Em 1964, houve o golpe e tudo o que o Código organizou foi executado pelos militares. Que, diga-se de passagem, efetivamente modernizaram as comunicações deste país. Houve uma revolução nas comunicações brasileiras no período que vai de 1965, com a criação da Embratel, até 1985. Depois surgiram novas questões. Não apenas porque começou o período democrático, mas porque nos anos 1960 o celular não existia, a TV por assinatura não existia, a internet não existia, a TV digital não existia. O satélite estava nascendo naquele momento.
O que mudou com a Constituição de 1988?
M.D. – A Constituição estabeleceu, no artigo 221, uma novidade fundamental em relação ao Código. Estabeleceu princípios de uma política de conteúdos. A finalidade cultural e educativa da radiodifusão. Definiu a radiodifusão como um serviço público, que pode ser concedido a agentes privados, mas tem obrigações públicas a cumprir: cultura, educação, informação de alto nível e regionalização da programação, para valorizar outros setores culturais do país.

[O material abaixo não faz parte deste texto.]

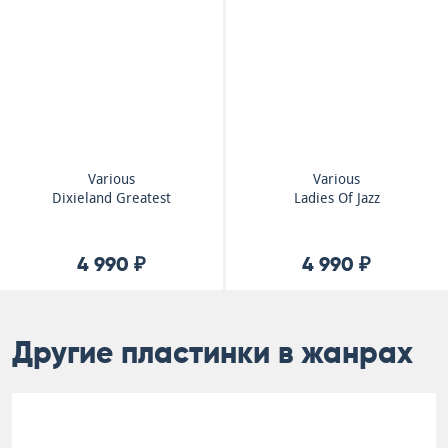
Various
Various
Dixieland Greatest
Ladies Of Jazz
4 990 ₽
4 990 ₽
Другие пластинки в жанрах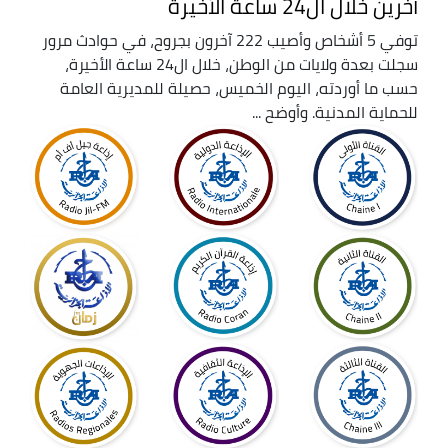
آخرين خلال ال24 ساعة الأخيرة
توفي 5 أشخاص وأصيب 222 آخرون بجروح، في حوادث مرور
سجلت بعدة ولايات من الوطن، خلال ال24 ساعة الأخيرة،
حسب ما أوردته، اليوم الخميس، حصيلة للمديرية العامة
للحماية المدنية. وأوضح ...
Afficher
plus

Mas uma coisa é estabelecer isso em uma Constituição, outra é colocar em prática. Precisa haver uma lei para dizer como esses aspectos vão ser executados. E essa lei nunca existiu. O Brasil não tem uma lei de comunicação. Temos a Lei do Cabo e a Lei Geral das Telecomunicações, que tratam do serviço de transporte de comunicação. Mas isso também mudou. Aparentemente, a Claro ou a TIM são operadoras de telecomunicação. Operar telecomunicação é transportar voz, dados. Mas hoje dá para ver TV no celular, entrar na internet pelo celular, baixar música. Isso não é mais telecomunicação. Hoje, essas operadoras também são provedoras de conteúdo.

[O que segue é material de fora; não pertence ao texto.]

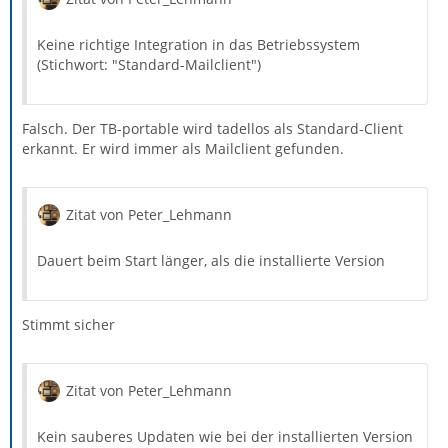
Keine richtige Integration in das Betriebssystem
(Stichwort: "Standard-Mailclient")
Falsch. Der TB-portable wird tadellos als Standard-Client
erkannt. Er wird immer als Mailclient gefunden.
Zitat von Peter_Lehmann
Dauert beim Start länger, als die installierte Version
Stimmt sicher
Zitat von Peter_Lehmann
Kein sauberes Updaten wie bei der installierten Version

E quais são os interesses em disputa?
M.D. – Quem controla a comunicação, controla o poder político e o poder econômico. Nessa questão não há acordo, na sociedade brasileira. E é esse o problema que atravanca a comissão organizadora da Confecom. O que nos mostra a experiência internacional, principalmente na Europa, é uma tendência de se considerar a convergência e romper com a divisão entre radiodifusão e telecomunicações, que não tem mais sentido, e considerar uma nova divisão, que seria entre conteúdo e infraestrutura. Existe uma infraestrutura para levar conteúdos e existe a produção de conteúdo. E você passa a regulamentar esses dois blocos, em vez de regulamentar por segmentos verticalizados, que estão sendo ultrapassados pela evolução tecnológica.
Sempre cito, como exemplo, a regulamentação inglesa. Poucas pessoas sabem, mas a BBC não é uma emissora de televisão. É uma programadora de televisão. As frequências usadas para chegar na casa do espectador são operadas por uma empresa chamada Crown Castle. Então, tem uma programadora de TV que não detém mais a frequência VHF, assim como a Fox não detém o cabo da NET nem a frequência do satélite Sky. Ela chega nas casas por outros distribuidores, de outras empresas.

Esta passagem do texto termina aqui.